OK, I am in the middle of one of those moments that kill diets.
I am tired, frustrated, kinda hungry, low on hope.
Something (well quite a few things to be accurate) is really upsetting me and it is making me feel extremely negative. Since I am feeling kinda hungry but scared to eat (yes, whenever I diet I start to become afraid to eat. Both my mom and grand mom were anorexics. So, sometimes the old food disorder thinking raises its ugly head) and feeling emotional....well, I am this close to blowing my diet.
All I keep thinking is how much weight I have to lose. I keep wondering if this diet will really work for me? Can I ever get back to karate? Am I fooling myself thinking I really can lose all this weight and become an athlete again-not to mention wondering if I can ever try to have a baby? Right now all this emotion just feels like too much and I am over whelmed.
All I want to do is dive into a big bag of whatever junk food is in the kitchen cabinet. So, what is stopping me you wonder? Well, a lot of prayer and remembering this guy at the dojo named Rob.

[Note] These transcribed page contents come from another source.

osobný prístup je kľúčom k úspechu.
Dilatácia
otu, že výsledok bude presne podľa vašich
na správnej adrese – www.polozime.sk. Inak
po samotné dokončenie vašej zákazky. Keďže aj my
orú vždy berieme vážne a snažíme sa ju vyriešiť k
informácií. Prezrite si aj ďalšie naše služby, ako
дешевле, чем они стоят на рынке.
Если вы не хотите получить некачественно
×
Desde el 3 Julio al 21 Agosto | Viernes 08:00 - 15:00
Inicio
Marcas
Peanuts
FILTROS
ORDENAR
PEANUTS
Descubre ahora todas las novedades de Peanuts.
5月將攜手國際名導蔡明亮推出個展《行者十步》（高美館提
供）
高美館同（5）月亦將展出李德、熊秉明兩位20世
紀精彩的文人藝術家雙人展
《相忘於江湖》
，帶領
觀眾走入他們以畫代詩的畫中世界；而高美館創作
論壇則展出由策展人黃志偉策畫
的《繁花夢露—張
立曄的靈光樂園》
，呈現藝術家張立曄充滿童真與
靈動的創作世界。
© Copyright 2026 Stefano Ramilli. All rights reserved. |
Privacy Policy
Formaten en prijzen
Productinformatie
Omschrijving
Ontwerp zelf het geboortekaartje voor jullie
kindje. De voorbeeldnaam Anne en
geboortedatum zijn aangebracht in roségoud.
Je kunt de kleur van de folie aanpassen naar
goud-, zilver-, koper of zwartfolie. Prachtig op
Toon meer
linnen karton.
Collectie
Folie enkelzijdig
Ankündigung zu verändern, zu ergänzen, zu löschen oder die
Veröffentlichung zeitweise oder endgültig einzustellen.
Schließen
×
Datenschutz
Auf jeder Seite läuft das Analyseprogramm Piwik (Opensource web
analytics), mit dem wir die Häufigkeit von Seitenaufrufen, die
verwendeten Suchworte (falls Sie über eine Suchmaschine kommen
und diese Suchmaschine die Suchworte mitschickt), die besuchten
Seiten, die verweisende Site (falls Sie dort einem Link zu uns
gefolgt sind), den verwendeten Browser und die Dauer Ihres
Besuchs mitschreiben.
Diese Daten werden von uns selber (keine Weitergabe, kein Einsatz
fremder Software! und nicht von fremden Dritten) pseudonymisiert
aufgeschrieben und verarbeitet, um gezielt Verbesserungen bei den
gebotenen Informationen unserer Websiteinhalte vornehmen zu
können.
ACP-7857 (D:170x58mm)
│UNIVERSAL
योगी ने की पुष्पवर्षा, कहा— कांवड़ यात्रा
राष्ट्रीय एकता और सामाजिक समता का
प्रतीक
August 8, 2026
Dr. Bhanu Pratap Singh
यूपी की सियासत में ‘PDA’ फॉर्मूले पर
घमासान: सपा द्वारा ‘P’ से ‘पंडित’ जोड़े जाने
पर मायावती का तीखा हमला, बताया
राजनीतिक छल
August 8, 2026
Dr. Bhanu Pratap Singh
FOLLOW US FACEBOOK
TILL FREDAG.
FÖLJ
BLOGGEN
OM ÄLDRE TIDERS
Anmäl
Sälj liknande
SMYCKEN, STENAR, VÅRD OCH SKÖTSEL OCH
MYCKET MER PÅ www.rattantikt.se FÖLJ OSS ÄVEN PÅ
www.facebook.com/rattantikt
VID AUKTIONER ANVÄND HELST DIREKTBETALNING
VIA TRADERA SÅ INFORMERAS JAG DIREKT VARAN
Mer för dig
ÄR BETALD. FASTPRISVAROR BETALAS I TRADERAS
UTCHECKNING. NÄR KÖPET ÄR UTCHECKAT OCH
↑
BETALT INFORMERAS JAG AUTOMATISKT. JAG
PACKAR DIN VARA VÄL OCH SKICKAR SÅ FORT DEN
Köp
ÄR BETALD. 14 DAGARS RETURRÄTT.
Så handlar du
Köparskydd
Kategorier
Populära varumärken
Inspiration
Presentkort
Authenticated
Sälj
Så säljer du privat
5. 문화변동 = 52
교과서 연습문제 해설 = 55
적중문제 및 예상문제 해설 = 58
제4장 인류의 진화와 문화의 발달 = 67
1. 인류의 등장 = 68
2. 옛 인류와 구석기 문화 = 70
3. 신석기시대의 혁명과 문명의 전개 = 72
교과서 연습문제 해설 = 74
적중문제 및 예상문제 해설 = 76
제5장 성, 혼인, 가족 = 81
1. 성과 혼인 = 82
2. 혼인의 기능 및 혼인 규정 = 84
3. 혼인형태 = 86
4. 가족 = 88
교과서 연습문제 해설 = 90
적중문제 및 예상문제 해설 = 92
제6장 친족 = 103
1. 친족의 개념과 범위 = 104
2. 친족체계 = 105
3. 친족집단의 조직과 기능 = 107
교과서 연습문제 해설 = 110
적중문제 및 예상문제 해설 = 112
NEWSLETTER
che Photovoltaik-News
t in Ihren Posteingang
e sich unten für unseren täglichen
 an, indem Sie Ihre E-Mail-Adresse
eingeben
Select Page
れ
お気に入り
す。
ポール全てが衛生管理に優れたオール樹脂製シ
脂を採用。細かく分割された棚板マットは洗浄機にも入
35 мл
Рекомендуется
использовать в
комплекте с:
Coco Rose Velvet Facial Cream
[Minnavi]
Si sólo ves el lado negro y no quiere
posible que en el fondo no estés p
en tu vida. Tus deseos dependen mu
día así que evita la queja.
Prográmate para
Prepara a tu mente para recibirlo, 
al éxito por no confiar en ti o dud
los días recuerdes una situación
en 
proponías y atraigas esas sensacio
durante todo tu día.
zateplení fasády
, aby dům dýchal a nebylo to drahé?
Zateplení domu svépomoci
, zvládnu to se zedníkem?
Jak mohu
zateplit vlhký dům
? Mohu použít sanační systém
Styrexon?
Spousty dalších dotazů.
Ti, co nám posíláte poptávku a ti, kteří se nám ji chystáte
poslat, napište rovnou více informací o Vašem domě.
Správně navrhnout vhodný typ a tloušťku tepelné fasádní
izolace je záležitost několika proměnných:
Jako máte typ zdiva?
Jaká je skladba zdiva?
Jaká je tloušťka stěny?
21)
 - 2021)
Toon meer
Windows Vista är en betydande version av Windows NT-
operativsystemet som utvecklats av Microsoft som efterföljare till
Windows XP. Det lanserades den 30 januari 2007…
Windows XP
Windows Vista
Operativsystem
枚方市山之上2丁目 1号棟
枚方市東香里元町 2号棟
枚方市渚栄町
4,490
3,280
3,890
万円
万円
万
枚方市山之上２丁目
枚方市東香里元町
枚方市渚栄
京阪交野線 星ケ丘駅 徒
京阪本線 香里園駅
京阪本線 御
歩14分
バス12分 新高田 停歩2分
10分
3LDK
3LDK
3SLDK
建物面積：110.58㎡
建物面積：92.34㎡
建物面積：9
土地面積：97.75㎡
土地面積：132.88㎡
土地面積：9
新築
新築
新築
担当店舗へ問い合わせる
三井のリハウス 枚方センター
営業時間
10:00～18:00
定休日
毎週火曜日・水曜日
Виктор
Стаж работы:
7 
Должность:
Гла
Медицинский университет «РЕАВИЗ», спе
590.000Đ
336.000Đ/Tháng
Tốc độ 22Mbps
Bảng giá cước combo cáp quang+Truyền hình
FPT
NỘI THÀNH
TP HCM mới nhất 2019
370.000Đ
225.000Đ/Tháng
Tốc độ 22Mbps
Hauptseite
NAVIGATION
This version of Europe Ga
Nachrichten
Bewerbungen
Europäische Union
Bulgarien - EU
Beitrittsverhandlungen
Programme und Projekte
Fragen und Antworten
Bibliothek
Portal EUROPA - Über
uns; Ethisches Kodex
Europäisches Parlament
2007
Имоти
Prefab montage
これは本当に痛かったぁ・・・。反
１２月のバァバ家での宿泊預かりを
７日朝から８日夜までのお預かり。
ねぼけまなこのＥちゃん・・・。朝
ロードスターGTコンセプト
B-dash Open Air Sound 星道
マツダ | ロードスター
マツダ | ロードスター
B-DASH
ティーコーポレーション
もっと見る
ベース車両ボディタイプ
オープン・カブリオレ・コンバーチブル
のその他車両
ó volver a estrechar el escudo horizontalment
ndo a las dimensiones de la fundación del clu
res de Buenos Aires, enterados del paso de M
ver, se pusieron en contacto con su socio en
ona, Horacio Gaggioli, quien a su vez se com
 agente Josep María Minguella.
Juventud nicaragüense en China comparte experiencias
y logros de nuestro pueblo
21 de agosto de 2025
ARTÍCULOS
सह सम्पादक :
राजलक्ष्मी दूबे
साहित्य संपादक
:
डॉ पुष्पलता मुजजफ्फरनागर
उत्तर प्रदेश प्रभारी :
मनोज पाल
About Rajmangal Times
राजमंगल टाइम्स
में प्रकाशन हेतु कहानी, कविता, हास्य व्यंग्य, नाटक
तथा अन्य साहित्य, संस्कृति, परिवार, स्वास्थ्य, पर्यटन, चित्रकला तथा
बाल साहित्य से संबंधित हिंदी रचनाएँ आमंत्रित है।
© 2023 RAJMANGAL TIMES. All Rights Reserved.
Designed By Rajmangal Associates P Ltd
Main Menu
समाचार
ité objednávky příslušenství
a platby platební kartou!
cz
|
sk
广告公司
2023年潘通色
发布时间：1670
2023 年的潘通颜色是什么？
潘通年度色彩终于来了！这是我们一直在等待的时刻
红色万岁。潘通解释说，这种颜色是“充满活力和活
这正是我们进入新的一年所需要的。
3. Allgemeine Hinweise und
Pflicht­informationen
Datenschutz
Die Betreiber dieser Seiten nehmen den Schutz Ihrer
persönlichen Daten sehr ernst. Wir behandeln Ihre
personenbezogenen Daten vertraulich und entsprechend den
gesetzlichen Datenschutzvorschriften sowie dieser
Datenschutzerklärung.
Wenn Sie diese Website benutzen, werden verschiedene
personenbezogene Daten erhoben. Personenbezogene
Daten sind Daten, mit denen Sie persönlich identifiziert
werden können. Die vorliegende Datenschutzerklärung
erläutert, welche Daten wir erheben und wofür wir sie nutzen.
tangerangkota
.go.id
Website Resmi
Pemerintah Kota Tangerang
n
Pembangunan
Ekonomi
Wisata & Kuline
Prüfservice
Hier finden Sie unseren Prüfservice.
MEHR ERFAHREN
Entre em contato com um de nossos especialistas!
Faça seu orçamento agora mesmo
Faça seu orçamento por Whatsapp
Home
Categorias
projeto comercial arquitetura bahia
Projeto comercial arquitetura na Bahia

Rob is one of my life heroes. He had some substance problems when he was younger but he worked really hard to recover from a rough start in life. He too started karate and quit before he got his black belt in order to deal with his demons. Eventually he was able to return to karate clean, sober and working on his sobriety daily. He got his black belt and a few belts beyond that as well. At the same time he maintained a great marriage and raised three great kids.
I really want to be like Rob some day. So, because of that I am writing this blog instead of eating. Today the dragon doesn't win!